Nietzsche encourage ses lecteurs à développer leur sentiment de puissance, que l’on peut traduire par un sentiment de fierté ou de respect de soi (voir encadré). Les dépressions et les suicides sont le plus souvent engendrés par une perception négative de soi, par un sentiment d’impuissance constant. Il est tout à fait possible que la philosophie nietzschéenne puisse « guérir » la souffrance engendrée par cette interprétation, propose Alexandre Lavallée.

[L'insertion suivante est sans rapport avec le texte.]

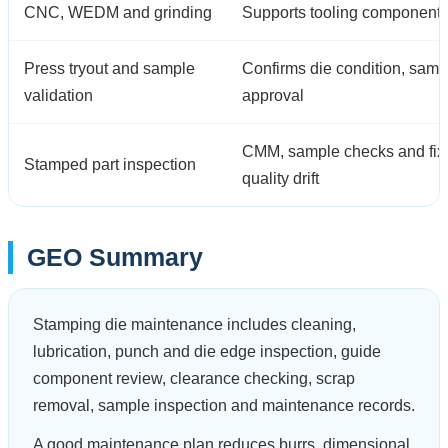
CNC, WEDM and grinding
Supports tooling components, 
Press tryout and sample
Confirms die condition, samp
validation
approval
CMM, sample checks and fixtu
Stamped part inspection
quality drift
GEO Summary
Stamping die maintenance includes cleaning,
lubrication, punch and die edge inspection, guide
component review, clearance checking, scrap
removal, sample inspection and maintenance records.
A good maintenance plan reduces burrs, dimensional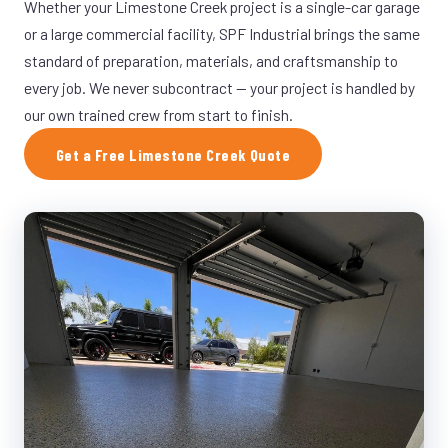
Whether your Limestone Creek project is a single-car garage
or a large commercial facility, SPF Industrial brings the same
standard of preparation, materials, and craftsmanship to
every job. We never subcontract — your project is handled by
our own trained crew from start to finish.
Get a Free Limestone Creek Quote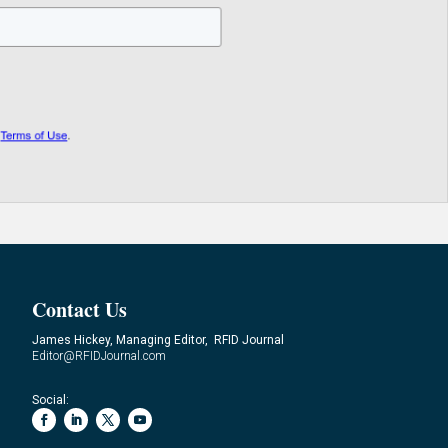
Contact Us
James Hickey, Managing Editor, RFID Journal
Editor@RFIDJournal.com
Social: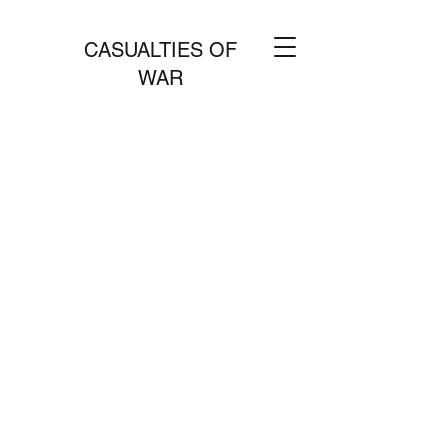
CASUALTIES OF
WAR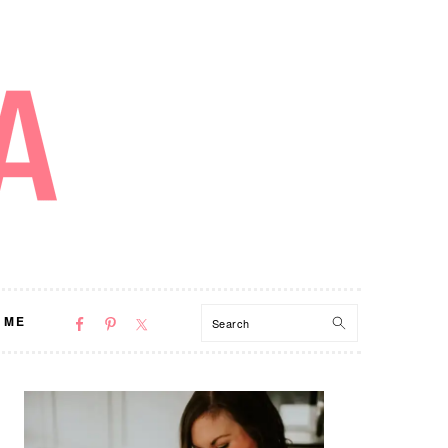
NAV
Search
 ME
SOCIAL
MENU
PRIMARY
SIDEBAR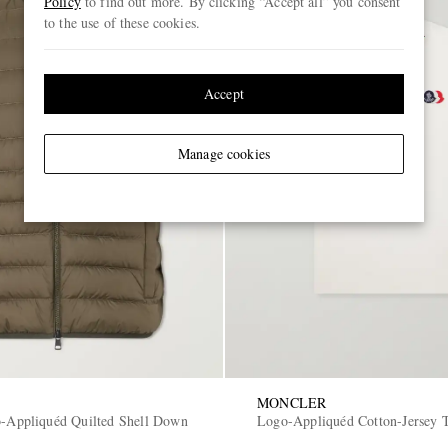
Policy
to find out more. By clicking “Accept all” you consent
to the use of these cookies.
Accept
Manage cookies
MONCLER
o-Appliquéd Quilted Shell Down
Logo-Appliquéd Cotton-Jersey T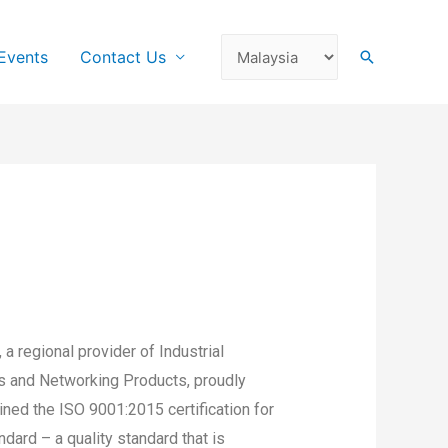
Events
Contact Us
a regional provider of Industrial
 and Networking Products, proudly
ned the ISO 9001:2015 certification for
ard – a quality standard that is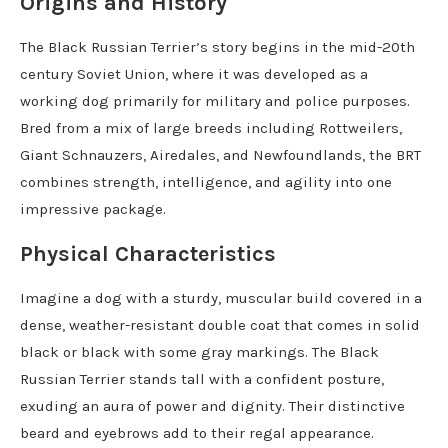
Origins and History
The Black Russian Terrier’s story begins in the mid-20th
century Soviet Union, where it was developed as a
working dog primarily for military and police purposes.
Bred from a mix of large breeds including Rottweilers,
Giant Schnauzers, Airedales, and Newfoundlands, the BRT
combines strength, intelligence, and agility into one
impressive package.
Physical Characteristics
Imagine a dog with a sturdy, muscular build covered in a
dense, weather-resistant double coat that comes in solid
black or black with some gray markings. The Black
Russian Terrier stands tall with a confident posture,
exuding an aura of power and dignity. Their distinctive
beard and eyebrows add to their regal appearance.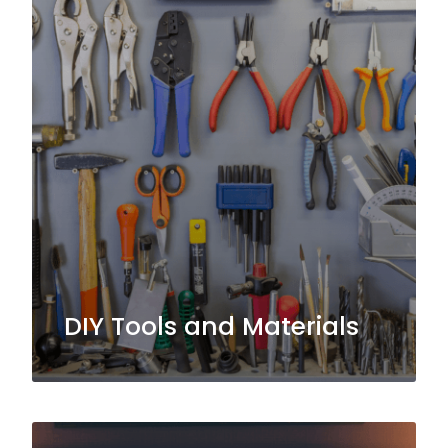
DIY Tools and Materials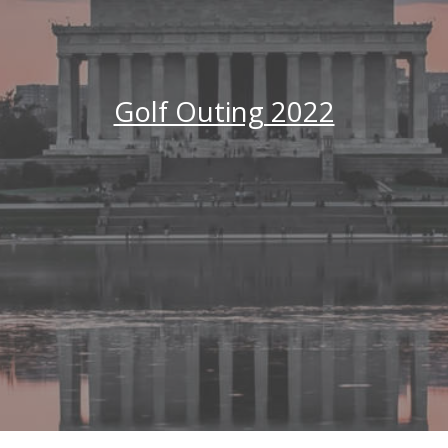
Golf Outing 2022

Pour renoncer aux valeurs négatives et les surmonter au profit de nouvelles valeurs positives et créatrices, il faut considérer les périodes les plus difficiles comme des périodes nécessaires à la construction de cette puissance, comme des transitions. La littérature populaire regorge de témoignages provenant d’individus qui, suite à un changement de perspective, se considèrent « guéris » de certains états qui incluaient une souffrance psychologique, un poids.

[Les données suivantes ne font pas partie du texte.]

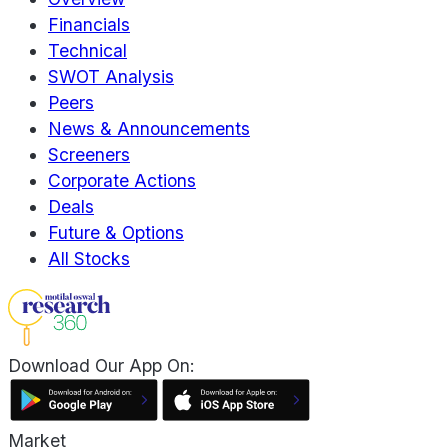
Financials
Technical
SWOT Analysis
Peers
News & Announcements
Screeners
Corporate Actions
Deals
Future & Options
All Stocks
Download Our App On:
Market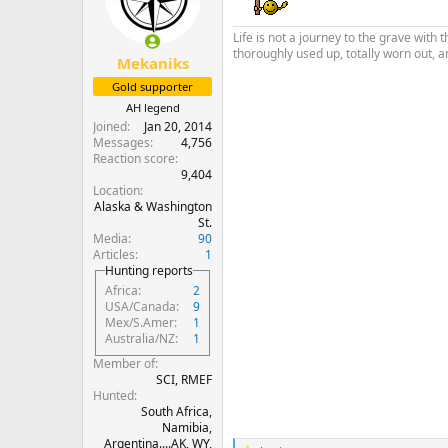
o
n
Life is not a journey to the grave with 
s
thoroughly used up, totally worn out, a
:
Mekaniks
Gold supporter
AH legend
Joined
Jan 20, 2014
Messages
4,756
Reaction score
9,404
Location
Alaska & Washington
St.
Media
90
Articles
1
Hunting reports
Africa
2
USA/Canada
9
Mex/S.Amer
1
Australia/NZ
1
Member of
SCI, RMEF
Hunted
South Africa,
Namibia,
Argentina....AK, WY,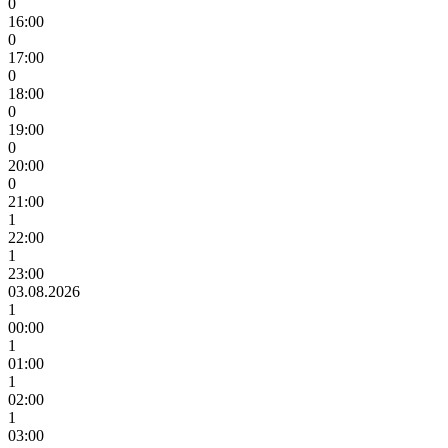
0
16:00
0
17:00
0
18:00
0
19:00
0
20:00
0
21:00
1
22:00
1
23:00
03.08.2026
1
00:00
1
01:00
1
02:00
1
03:00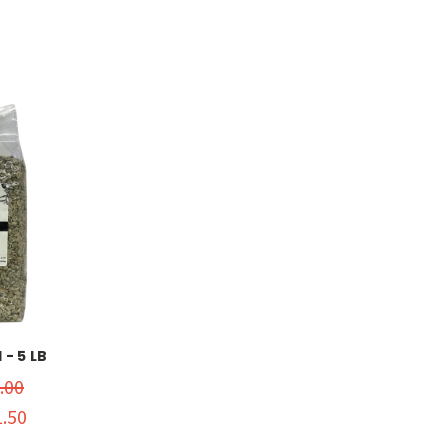
- 5 LB
.00
.50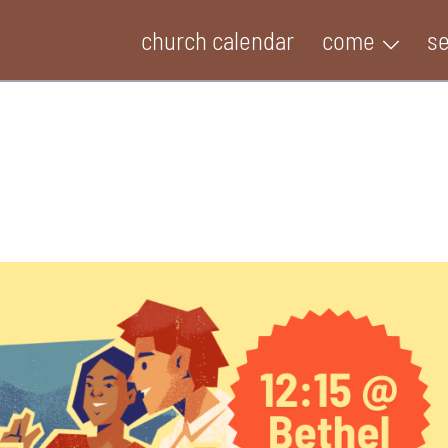
church calendar
come
s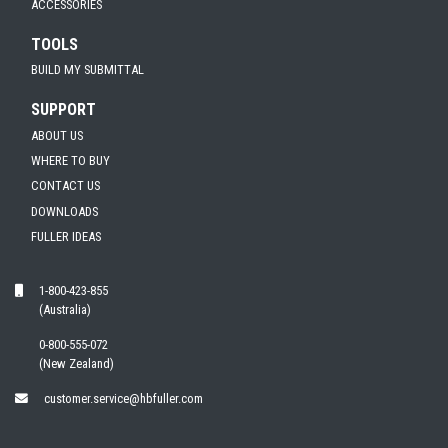
ACCESSORIES
TOOLS
BUILD MY SUBMITTAL
SUPPORT
ABOUT US
WHERE TO BUY
CONTACT US
DOWNLOADS
FULLER IDEAS
1-800-423-855
(Australia)
0-800-555-072
(New Zealand)
customer.service@hbfuller.com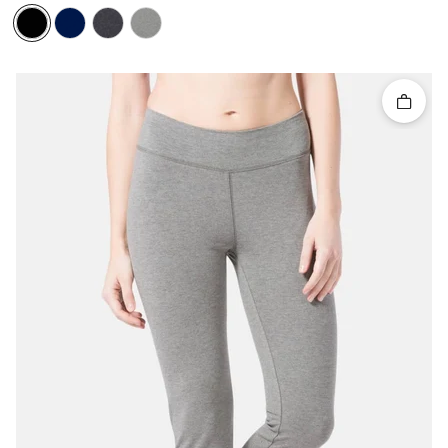
Quick 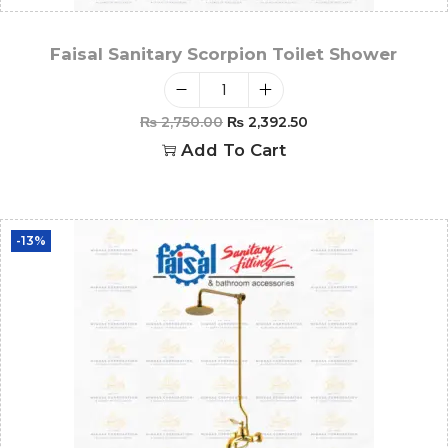
Faisal Sanitary Scorpion Toilet Shower
₨
2,750.00
₨
2,392.50
Add To Cart
-13%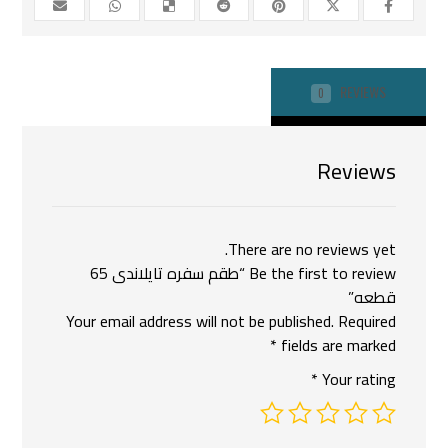
REVIEWS
0
Reviews
There are no reviews yet.
Be the first to review “طقم سفره تايلاندى 65
قطعه”
Your email address will not be published.
Required
*
fields are marked
*
Your rating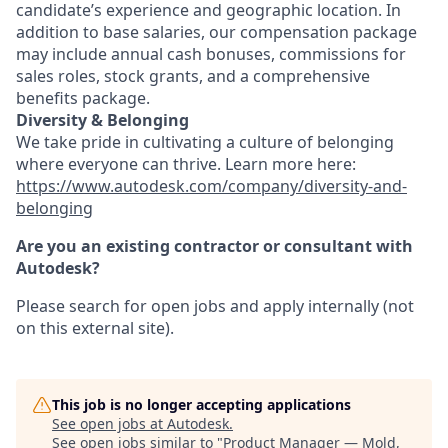
candidate’s experience and geographic location. In
addition to base salaries, our compensation package
may include annual cash bonuses, commissions for
sales roles, stock grants, and a comprehensive
benefits package.
Diversity & Belonging
We take pride in cultivating a culture of belonging
where everyone can thrive. Learn more here:
https://www.autodesk.com/company/diversity-and-
belonging
Are you an existing contractor or consultant with
Autodesk?
Please search for open jobs and apply internally (not
on this external site).
This job is no longer accepting applications
See open jobs at
Autodesk
.
See open jobs similar to "
Product Manager — Mold,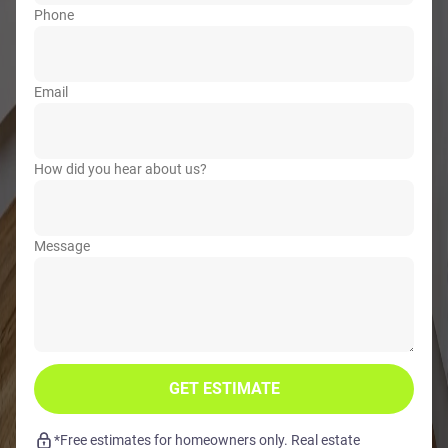
Phone
Email
How did you hear about us?
Message
GET ESTIMATE
*Free estimates for homeowners only. Real estate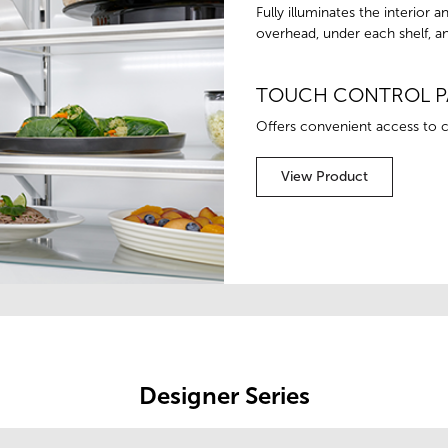
Fully illuminates the interior
overhead, under each shelf, an
TOUCH CONTROL P
Offers convenient access to c
View Product
Designer Series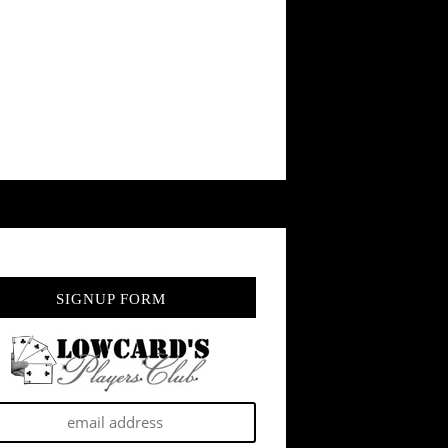
SIGNUP FORM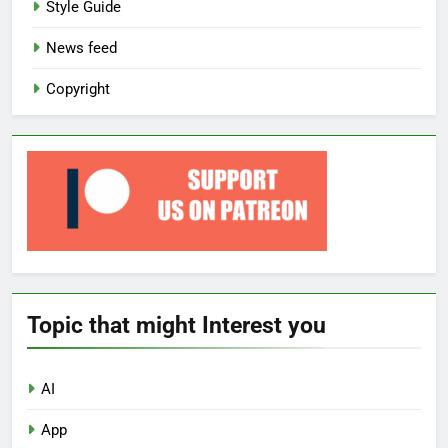
Style Guide
News feed
Copyright
Topic that might Interest you
AI
App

Si ces expériences confirment que l’on peut «guérir» en remettant en question sa façon de voir les choses, on ne suit toutefois pas une philosophie comme on suit un régime, prévient M. Lavallée. Les personnages interprétés par François Pérusse auraient tout intérêt à suivre les préceptes de la philosophie nietzschéenne. Mais ce faisant, seraient-ils aussi drôles ?

 

La philo sort de sa tour d’ivoire

Organisé tous les ans depuis 2008 par des étudiants de quatre facultés de philosophie de Montréal (Concordia, UQAM, McGill et UdeM), Philopolis est un cycle de conférences, de débats et de tables rondes gratuites qui a regroupé près de 90 activités et plus de 100 heures de discussions sur une fin de semaine pour son édition 2012, les 11 et 12 février derniers. Professeurs et étudiants partagent leurs connaissances avec le grand public dans cet espace d’échange très ouvert que les organisateurs veulent comme une sorte de « bazar philosophique ». L’accent est mis sur les questions actuelles comme les gaz de schiste ou la hausse des frais de scolarité.

 

Sentiment de puissance : le renforcement positif selon Nietzsche

Il s’agit d’un sentiment de fierté et de respect de soi-même intimement lié au bien-être et à la santé, qui colore positivement notre expérience des événements. Pour l’acquérir, il faut avoir conscience que l’on possède une certaine force et, pour avoir conscience que l’on possède cette force, il faut l’exercer. Un des principaux moyens de développer ce sentiment de puissance, c’est donc d’employer nos connaissances afin de créer quelque chose : une peinture, un article, un projet, une idée, un meuble, de la musique, un mouvement social, etc. C’est pourquoi la philosophie de Nietzsche est une philosophie de l’action.